• About this exercise: When you copy the data, keep every word exactly as it is and leave the pictures out.

• Data shown:
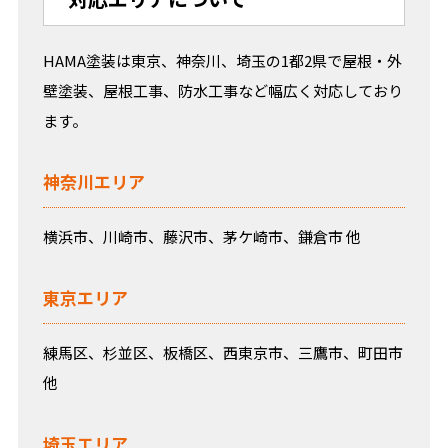
HAMA塗装は東京、神奈川、埼玉の1都2県で屋根・外
壁塗装、屋根工事、防水工事など幅広く対応しており
ます。
神奈川エリア
横浜市、川崎市、藤沢市、茅ケ崎市、鎌倉市 他
東京エリア
練馬区、杉並区、板橋区、西東京市、三鷹市、町田市
他
埼玉エリア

• Solution for this exercise:
HAMA塗装は東京、神奈川、埼玉の1都2県で屋根・外
壁塗装、屋根工事、防水工事など幅広く対応しており
ます。
神奈川エリア
横浜市、川崎市、藤沢市、茅ケ崎市、鎌倉市 他
東京エリア
練馬区、杉並区、板橋区、西東京市、三鷹市、町田市
他
埼玉エリア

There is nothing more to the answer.